Dataset items:

□ □ □ □ □ □ □

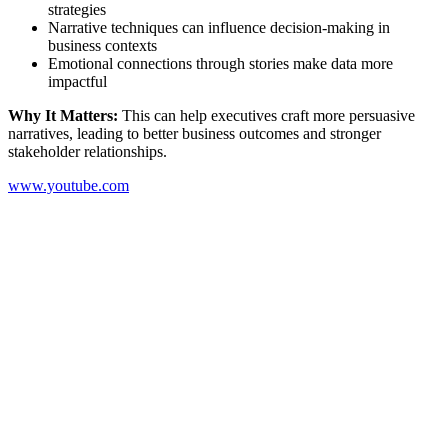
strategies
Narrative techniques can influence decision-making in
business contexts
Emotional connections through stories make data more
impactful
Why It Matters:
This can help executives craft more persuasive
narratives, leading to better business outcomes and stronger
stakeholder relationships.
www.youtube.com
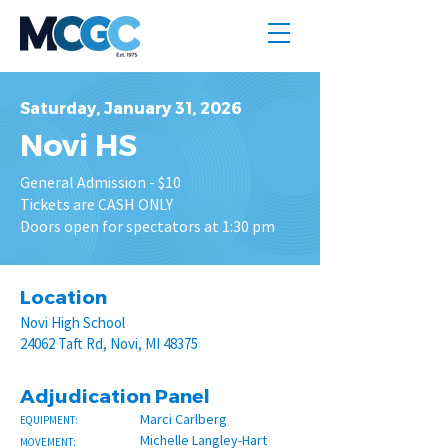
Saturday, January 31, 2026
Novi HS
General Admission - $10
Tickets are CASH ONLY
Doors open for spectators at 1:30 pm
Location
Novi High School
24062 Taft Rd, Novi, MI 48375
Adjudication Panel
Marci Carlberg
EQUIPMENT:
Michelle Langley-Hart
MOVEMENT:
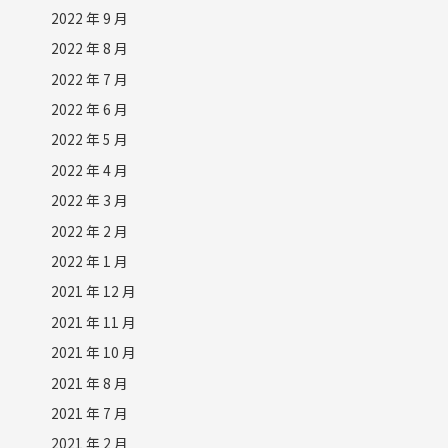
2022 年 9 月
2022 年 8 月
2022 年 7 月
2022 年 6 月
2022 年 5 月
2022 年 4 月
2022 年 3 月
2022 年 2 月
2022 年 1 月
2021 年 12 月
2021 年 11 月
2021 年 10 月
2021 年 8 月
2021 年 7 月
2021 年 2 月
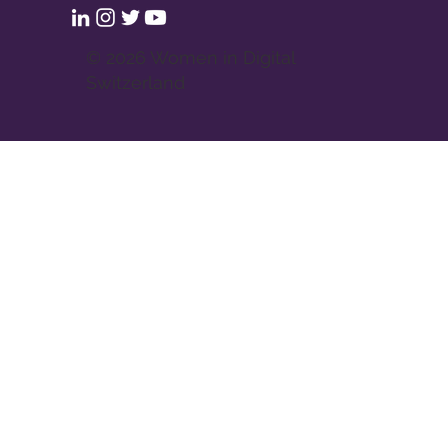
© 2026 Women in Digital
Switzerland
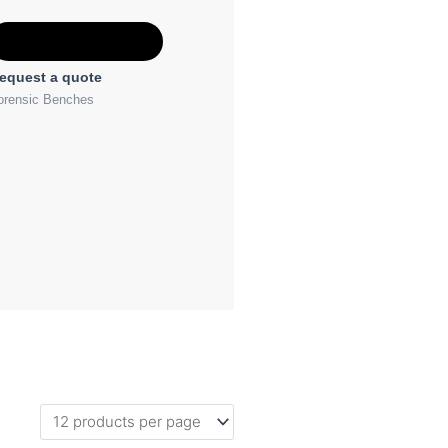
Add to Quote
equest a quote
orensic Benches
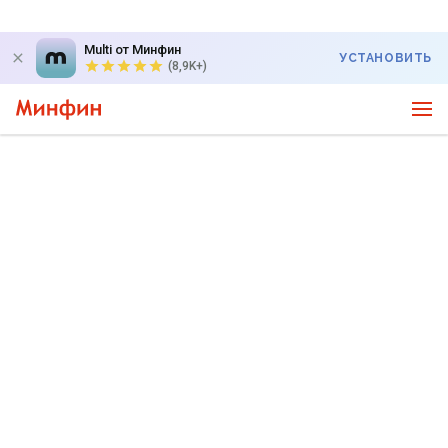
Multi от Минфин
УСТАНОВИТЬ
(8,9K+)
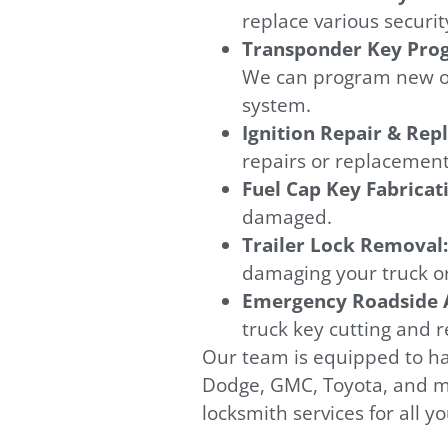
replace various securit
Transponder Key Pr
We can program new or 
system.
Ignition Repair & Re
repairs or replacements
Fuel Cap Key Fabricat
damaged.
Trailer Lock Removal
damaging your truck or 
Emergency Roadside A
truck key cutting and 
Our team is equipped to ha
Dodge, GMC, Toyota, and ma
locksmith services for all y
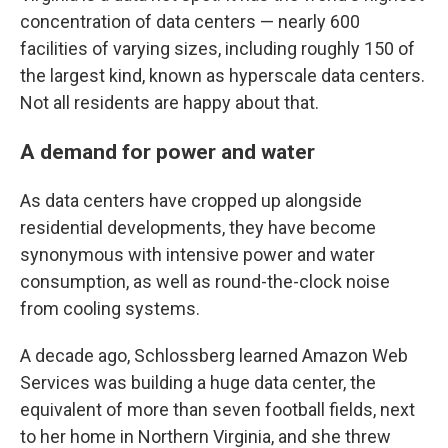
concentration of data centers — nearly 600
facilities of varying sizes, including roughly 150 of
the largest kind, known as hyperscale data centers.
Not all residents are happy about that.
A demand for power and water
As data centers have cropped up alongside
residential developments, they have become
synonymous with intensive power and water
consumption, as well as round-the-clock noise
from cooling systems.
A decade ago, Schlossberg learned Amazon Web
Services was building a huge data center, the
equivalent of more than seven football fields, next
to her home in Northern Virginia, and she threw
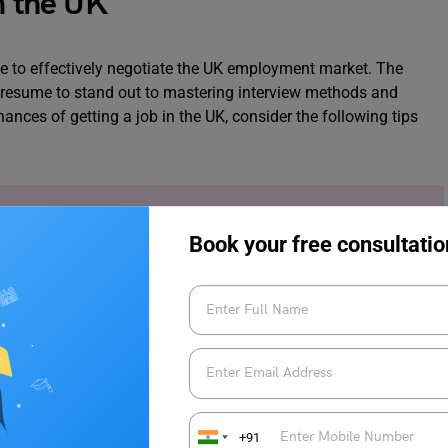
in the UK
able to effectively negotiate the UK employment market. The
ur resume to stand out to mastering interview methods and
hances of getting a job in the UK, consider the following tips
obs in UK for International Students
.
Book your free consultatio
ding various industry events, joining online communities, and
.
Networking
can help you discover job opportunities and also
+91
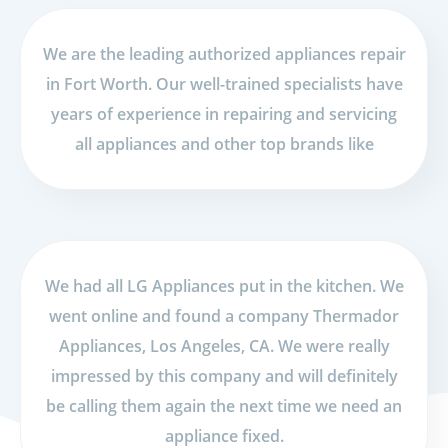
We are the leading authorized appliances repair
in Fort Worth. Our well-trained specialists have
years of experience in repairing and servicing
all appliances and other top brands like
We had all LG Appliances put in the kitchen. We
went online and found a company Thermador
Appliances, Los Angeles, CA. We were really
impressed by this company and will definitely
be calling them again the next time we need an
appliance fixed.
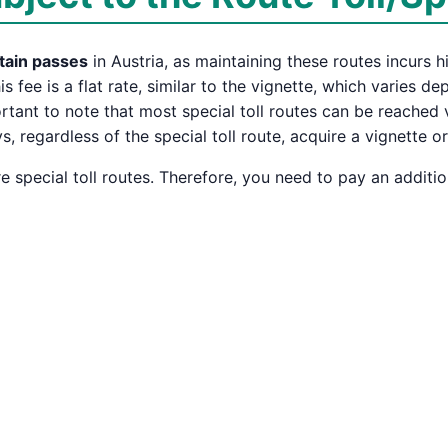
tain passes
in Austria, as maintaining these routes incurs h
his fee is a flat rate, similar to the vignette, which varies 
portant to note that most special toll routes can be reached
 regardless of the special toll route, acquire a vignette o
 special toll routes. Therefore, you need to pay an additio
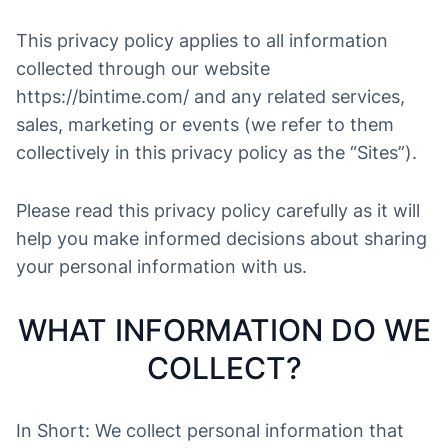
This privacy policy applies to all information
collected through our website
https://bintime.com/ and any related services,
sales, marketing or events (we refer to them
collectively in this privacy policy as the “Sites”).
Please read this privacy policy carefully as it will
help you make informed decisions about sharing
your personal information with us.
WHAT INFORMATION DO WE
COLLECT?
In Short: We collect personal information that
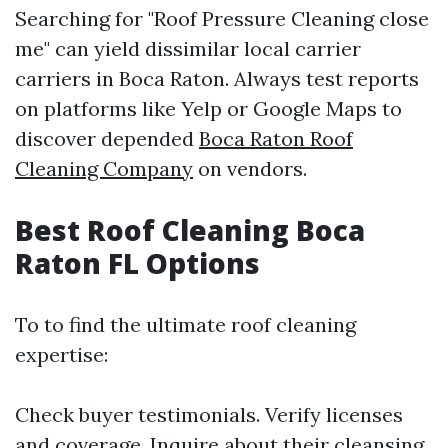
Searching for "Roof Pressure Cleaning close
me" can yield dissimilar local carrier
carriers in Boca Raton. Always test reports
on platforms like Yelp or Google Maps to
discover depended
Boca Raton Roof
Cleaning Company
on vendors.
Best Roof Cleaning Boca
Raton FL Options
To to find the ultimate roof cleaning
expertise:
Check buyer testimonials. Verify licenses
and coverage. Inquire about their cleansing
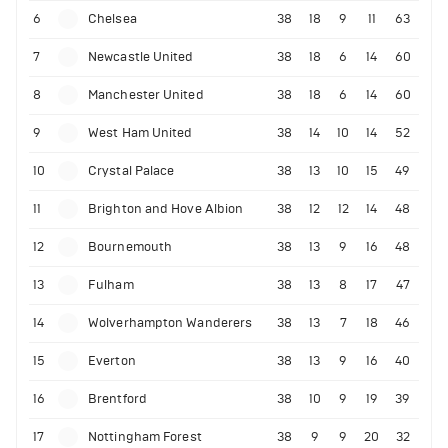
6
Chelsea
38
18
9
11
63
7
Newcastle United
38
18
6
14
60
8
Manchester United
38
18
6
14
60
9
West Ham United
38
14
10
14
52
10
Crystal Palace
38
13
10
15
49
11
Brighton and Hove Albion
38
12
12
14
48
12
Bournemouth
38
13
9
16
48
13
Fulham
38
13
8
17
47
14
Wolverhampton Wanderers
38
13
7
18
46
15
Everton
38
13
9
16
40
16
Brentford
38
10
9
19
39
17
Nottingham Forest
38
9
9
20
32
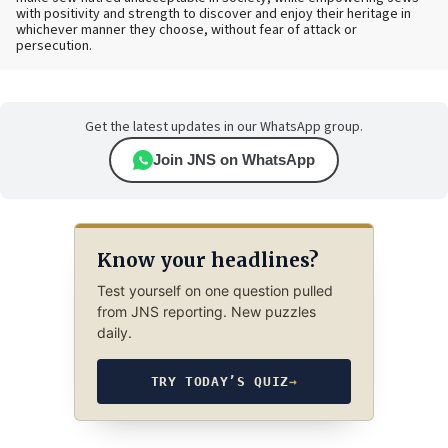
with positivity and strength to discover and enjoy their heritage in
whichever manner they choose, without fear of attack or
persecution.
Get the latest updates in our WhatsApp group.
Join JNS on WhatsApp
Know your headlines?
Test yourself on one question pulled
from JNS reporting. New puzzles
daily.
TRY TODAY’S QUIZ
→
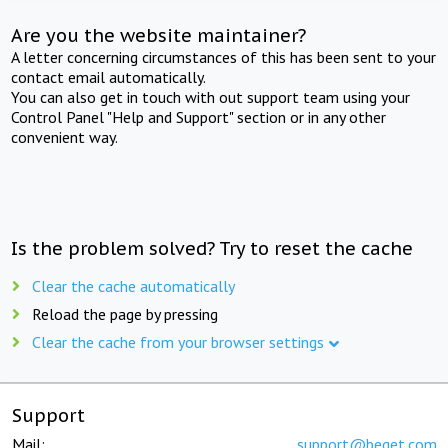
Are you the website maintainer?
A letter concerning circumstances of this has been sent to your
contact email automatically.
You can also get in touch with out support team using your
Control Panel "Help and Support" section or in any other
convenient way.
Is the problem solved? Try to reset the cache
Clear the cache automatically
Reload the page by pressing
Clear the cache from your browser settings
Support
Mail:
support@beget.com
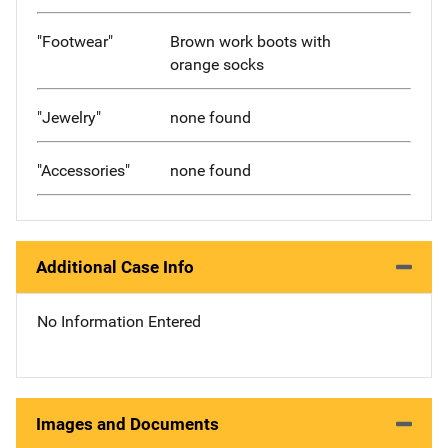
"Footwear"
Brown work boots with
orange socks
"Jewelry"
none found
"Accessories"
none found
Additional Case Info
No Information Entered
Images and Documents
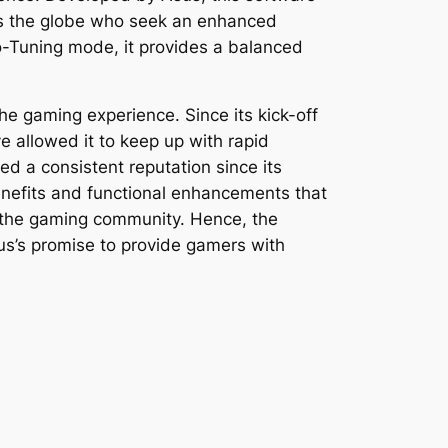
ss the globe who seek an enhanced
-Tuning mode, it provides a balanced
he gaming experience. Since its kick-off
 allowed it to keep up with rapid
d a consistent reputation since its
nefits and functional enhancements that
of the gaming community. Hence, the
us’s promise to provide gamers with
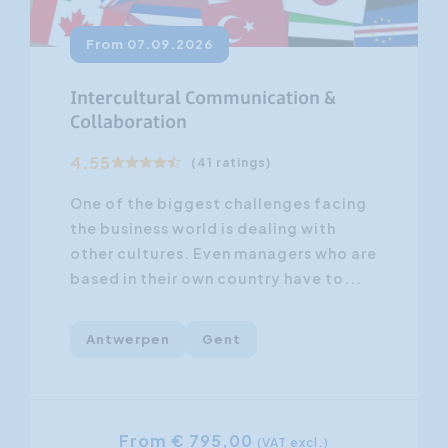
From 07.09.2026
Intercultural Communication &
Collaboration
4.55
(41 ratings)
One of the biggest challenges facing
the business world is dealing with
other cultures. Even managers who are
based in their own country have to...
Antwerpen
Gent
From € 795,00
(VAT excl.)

□ □ □ □ □ □ □

* Task directions
For each entry, repeat its text exactly and leave out any picture it holds.

* Response
strategies
Narrative techniques can influence decision-making in
business contexts
Emotional connections through stories make data more
impactful
Why It Matters:
This can help executives craft more persuasive
narratives, leading to better business outcomes and stronger
stakeholder relationships.
www.youtube.com
Saturday, January 31, 2026
Novi HS
General Admission - $10
Tickets are CASH ONLY
Doors open for spectators at 1:30 pm
Location
Novi High School
24062 Taft Rd, Novi, MI 48375
Adjudication Panel
Marci Carlberg
EQUIPMENT:
Michelle Langley-Hart
MOVEMENT:
2022 年 9 月
2022 年 8 月
2022 年 7 月
2022 年 6 月
2022 年 5 月
2022 年 4 月
2022 年 3 月
2022 年 2 月
2022 年 1 月
2021 年 12 月
2021 年 11 月
2021 年 10 月
2021 年 8 月
2021 年 7 月
2021 年 2 月
© 2026 Women in Digital
Switzerland
Add to Quote
equest a quote
orensic Benches
Multi от Минфин
УСТАНОВИТЬ
(8,9K+)
replace various securit
Transponder Key Pr
We can program new or 
system.
Ignition Repair & Re
repairs or replacements
Fuel Cap Key Fabricat
damaged.
Trailer Lock Removal
damaging your truck or 
Emergency Roadside A
truck key cutting and 
Our team is equipped to ha
Dodge, GMC, Toyota, and ma
locksmith services for all y
concentration of data centers — nearly 600
facilities of varying sizes, including roughly 150 of
the largest kind, known as hyperscale data centers.
Not all residents are happy about that.
A demand for power and water
As data centers have cropped up alongside
residential developments, they have become
synonymous with intensive power and water
consumption, as well as round-the-clock noise
from cooling systems.
A decade ago, Schlossberg learned Amazon Web
Services was building a huge data center, the
equivalent of more than seven football fields, next
to her home in Northern Virginia, and she threw
in the UK
able to effectively negotiate the UK employment market. The
ur resume to stand out to mastering interview methods and
hances of getting a job in the UK, consider the following tips
obs in UK for International Students
.
Book your free consultatio
ding various industry events, joining online communities, and
.
Networking
can help you discover job opportunities and also
+91
We are the leading authorized appliances repair
in Fort Worth. Our well-trained specialists have
years of experience in repairing and servicing
all appliances and other top brands like
We had all LG Appliances put in the kitchen. We
went online and found a company Thermador
Appliances, Los Angeles, CA. We were really
impressed by this company and will definitely
be calling them again the next time we need an
appliance fixed.
tain passes
in Austria, as maintaining these routes incurs h
his fee is a flat rate, similar to the vignette, which varies 
portant to note that most special toll routes can be reached
 regardless of the special toll route, acquire a vignette o
 special toll routes. Therefore, you need to pay an additio
This privacy policy applies to all information
collected through our website
https://bintime.com/ and any related services,
sales, marketing or events (we refer to them
collectively in this privacy policy as the “Sites”).
Please read this privacy policy carefully as it will
help you make informed decisions about sharing
your personal information with us.
WHAT INFORMATION DO WE
COLLECT?
In Short: We collect personal information that
Searching for "Roof Pressure Cleaning close
me" can yield dissimilar local carrier
carriers in Boca Raton. Always test reports
on platforms like Yelp or Google Maps to
discover depended
Boca Raton Roof
Cleaning Company
on vendors.
Best Roof Cleaning Boca
Raton FL Options
To to find the ultimate roof cleaning
expertise:
Check buyer testimonials. Verify licenses
and coverage. Inquire about their cleansing
6
Chelsea
38
18
9
11
63
7
Newcastle United
38
18
6
14
60
8
Manchester United
38
18
6
14
60
9
West Ham United
38
14
10
14
52
10
Crystal Palace
38
13
10
15
49
11
Brighton and Hove Albion
38
12
12
14
48
12
Bournemouth
38
13
9
16
48
13
Fulham
38
13
8
17
47
14
Wolverhampton Wanderers
38
13
7
18
46
15
Everton
38
13
9
16
40
16
Brentford
38
10
9
19
39
17
Nottingham Forest
38
9
9
20
32
with positivity and strength to discover and enjoy their heritage in
whichever manner they choose, without fear of attack or
persecution.
Get the latest updates in our WhatsApp group.
Join JNS on WhatsApp
Know your headlines?
Test yourself on one question pulled
from JNS reporting. New puzzles
daily.
TRY TODAY’S QUIZ
→
Are you the website maintainer?
A letter concerning circumstances of this has been sent to your
contact email automatically.
You can also get in touch with out support team using your
Control Panel "Help and Support" section or in any other
convenient way.
Is the problem solved? Try to reset the cache
Clear the cache automatically
Reload the page by pressing
Clear the cache from your browser settings
Support
Mail:
support@beget.com
"Footwear"
Brown work boots with
orange socks
"Jewelry"
none found
"Accessories"
none found
Additional Case Info
No Information Entered
Images and Documents
ss the globe who seek an enhanced
-Tuning mode, it provides a balanced
he gaming experience. Since its kick-off
 allowed it to keep up with rapid
d a consistent reputation since its
nefits and functional enhancements that
of the gaming community. Hence, the
us’s promise to provide gamers with
From 07.09.2026
Intercultural Communication &
Collaboration
4.55
(41 ratings)
One of the biggest challenges facing
the business world is dealing with
other cultures. Even managers who are
based in their own country have to...
Antwerpen
Gent
From € 795,00
(VAT excl.)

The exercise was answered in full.